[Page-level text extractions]
=-=-=-=-=
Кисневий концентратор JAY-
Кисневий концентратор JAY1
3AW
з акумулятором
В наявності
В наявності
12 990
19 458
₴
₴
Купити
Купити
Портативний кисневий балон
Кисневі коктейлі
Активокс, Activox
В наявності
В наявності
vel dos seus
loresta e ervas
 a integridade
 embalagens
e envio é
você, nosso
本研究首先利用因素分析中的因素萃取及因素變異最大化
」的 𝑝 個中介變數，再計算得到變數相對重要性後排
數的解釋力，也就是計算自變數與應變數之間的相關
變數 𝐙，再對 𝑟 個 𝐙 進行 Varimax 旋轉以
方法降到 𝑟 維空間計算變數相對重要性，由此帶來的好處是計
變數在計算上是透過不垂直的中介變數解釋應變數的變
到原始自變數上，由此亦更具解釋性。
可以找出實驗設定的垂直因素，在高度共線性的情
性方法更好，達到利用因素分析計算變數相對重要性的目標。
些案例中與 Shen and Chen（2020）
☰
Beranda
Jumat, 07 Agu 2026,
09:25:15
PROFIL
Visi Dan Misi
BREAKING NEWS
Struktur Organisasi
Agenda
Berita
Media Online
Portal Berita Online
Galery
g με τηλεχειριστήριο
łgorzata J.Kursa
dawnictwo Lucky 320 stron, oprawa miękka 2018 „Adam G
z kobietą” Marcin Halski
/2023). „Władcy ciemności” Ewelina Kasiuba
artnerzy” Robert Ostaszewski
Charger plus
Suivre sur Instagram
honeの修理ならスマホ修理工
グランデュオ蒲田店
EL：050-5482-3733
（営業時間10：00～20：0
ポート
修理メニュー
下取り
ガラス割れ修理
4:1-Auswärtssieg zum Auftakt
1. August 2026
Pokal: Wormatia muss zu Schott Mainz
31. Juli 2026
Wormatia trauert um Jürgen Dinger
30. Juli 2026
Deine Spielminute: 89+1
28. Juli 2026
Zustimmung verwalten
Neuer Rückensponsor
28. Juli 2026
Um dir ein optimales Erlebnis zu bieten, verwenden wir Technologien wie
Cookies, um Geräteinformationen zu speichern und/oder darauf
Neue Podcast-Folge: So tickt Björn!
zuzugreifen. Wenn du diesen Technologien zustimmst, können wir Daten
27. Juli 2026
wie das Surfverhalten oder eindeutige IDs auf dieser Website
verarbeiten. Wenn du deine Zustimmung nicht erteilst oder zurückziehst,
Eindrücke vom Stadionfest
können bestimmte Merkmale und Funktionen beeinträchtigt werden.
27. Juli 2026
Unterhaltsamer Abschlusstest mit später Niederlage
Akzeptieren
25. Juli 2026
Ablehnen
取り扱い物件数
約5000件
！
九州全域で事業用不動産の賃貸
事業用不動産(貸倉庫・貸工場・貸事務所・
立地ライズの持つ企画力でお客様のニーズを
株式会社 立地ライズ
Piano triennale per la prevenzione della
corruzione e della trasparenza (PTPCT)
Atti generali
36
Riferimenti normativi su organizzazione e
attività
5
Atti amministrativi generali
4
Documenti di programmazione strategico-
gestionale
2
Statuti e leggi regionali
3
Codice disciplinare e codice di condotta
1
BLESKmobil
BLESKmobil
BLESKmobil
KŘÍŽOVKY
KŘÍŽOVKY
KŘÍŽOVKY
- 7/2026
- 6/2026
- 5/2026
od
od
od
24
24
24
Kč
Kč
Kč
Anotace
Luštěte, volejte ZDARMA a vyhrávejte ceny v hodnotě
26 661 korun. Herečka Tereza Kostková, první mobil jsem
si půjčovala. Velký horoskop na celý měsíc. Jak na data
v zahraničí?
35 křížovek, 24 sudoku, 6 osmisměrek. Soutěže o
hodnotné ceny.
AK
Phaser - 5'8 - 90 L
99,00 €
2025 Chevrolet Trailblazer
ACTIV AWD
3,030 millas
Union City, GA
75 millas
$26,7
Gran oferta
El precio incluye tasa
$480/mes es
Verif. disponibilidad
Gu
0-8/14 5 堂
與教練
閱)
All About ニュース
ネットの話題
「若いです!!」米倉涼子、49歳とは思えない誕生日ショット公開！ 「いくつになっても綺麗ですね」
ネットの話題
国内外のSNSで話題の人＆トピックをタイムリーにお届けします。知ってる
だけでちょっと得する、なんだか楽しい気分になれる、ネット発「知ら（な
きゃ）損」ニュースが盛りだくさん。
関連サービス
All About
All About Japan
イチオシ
=-=-=-=-=
*TRY IT*.
Each record above should be restated word for word.

*EXERCISE RESPONSE*.
Кисневий концентратор JAY-
Кисневий концентратор JAY1
3AW
з акумулятором
В наявності
В наявності
12 990
19 458
₴
₴
Купити
Купити
Портативний кисневий балон
Кисневі коктейлі
Активокс, Activox
В наявності
В наявності
vel dos seus
loresta e ervas
 a integridade
 embalagens
e envio é
você, nosso
本研究首先利用因素分析中的因素萃取及因素變異最大化
」的 𝑝 個中介變數，再計算得到變數相對重要性後排
數的解釋力，也就是計算自變數與應變數之間的相關
變數 𝐙，再對 𝑟 個 𝐙 進行 Varimax 旋轉以
方法降到 𝑟 維空間計算變數相對重要性，由此帶來的好處是計
變數在計算上是透過不垂直的中介變數解釋應變數的變
到原始自變數上，由此亦更具解釋性。
可以找出實驗設定的垂直因素，在高度共線性的情
性方法更好，達到利用因素分析計算變數相對重要性的目標。
些案例中與 Shen and Chen（2020）
☰
Beranda
Jumat, 07 Agu 2026,
09:25:15
PROFIL
Visi Dan Misi
BREAKING NEWS
Struktur Organisasi
Agenda
Berita
Media Online
Portal Berita Online
Galery
g με τηλεχειριστήριο
łgorzata J.Kursa
dawnictwo Lucky 320 stron, oprawa miękka 2018 „Adam G
z kobietą” Marcin Halski
/2023). „Władcy ciemności” Ewelina Kasiuba
artnerzy” Robert Ostaszewski
Charger plus
Suivre sur Instagram
honeの修理ならスマホ修理工
グランデュオ蒲田店
EL：050-5482-3733
（営業時間10：00～20：0
ポート
修理メニュー
下取り
ガラス割れ修理
4:1-Auswärtssieg zum Auftakt
1. August 2026
Pokal: Wormatia muss zu Schott Mainz
31. Juli 2026
Wormatia trauert um Jürgen Dinger
30. Juli 2026
Deine Spielminute: 89+1
28. Juli 2026
Zustimmung verwalten
Neuer Rückensponsor
28. Juli 2026
Um dir ein optimales Erlebnis zu bieten, verwenden wir Technologien wie
Cookies, um Geräteinformationen zu speichern und/oder darauf
Neue Podcast-Folge: So tickt Björn!
zuzugreifen. Wenn du diesen Technologien zustimmst, können wir Daten
27. Juli 2026
wie das Surfverhalten oder eindeutige IDs auf dieser Website
verarbeiten. Wenn du deine Zustimmung nicht erteilst oder zurückziehst,
Eindrücke vom Stadionfest
können bestimmte Merkmale und Funktionen beeinträchtigt werden.
27. Juli 2026
Unterhaltsamer Abschlusstest mit später Niederlage
Akzeptieren
25. Juli 2026
Ablehnen
取り扱い物件数
約5000件
！
九州全域で事業用不動産の賃貸
事業用不動産(貸倉庫・貸工場・貸事務所・
立地ライズの持つ企画力でお客様のニーズを
株式会社 立地ライズ
Piano triennale per la prevenzione della
corruzione e della trasparenza (PTPCT)
Atti generali
36
Riferimenti normativi su organizzazione e
attività
5
Atti amministrativi generali
4
Documenti di programmazione strategico-
gestionale
2
Statuti e leggi regionali
3
Codice disciplinare e codice di condotta
1
BLESKmobil
BLESKmobil
BLESKmobil
KŘÍŽOVKY
KŘÍŽOVKY
KŘÍŽOVKY
- 7/2026
- 6/2026
- 5/2026
od
od
od
24
24
24
Kč
Kč
Kč
Anotace
Luštěte, volejte ZDARMA a vyhrávejte ceny v hodnotě
26 661 korun. Herečka Tereza Kostková, první mobil jsem
si půjčovala. Velký horoskop na celý měsíc. Jak na data
v zahraničí?
35 křížovek, 24 sudoku, 6 osmisměrek. Soutěže o
hodnotné ceny.
AK
Phaser - 5'8 - 90 L
99,00 €
2025 Chevrolet Trailblazer
ACTIV AWD
3,030 millas
Union City, GA
75 millas
$26,7
Gran oferta
El precio incluye tasa
$480/mes es
Verif. disponibilidad
Gu
0-8/14 5 堂
與教練
閱)
All About ニュース
ネットの話題
「若いです!!」米倉涼子、49歳とは思えない誕生日ショット公開！ 「いくつになっても綺麗ですね」
ネットの話題
国内外のSNSで話題の人＆トピックをタイムリーにお届けします。知ってる
だけでちょっと得する、なんだか楽しい気分になれる、ネット発「知ら（な
きゃ）損」ニュースが盛りだくさん。
関連サービス
All About
All About Japan
イチオシ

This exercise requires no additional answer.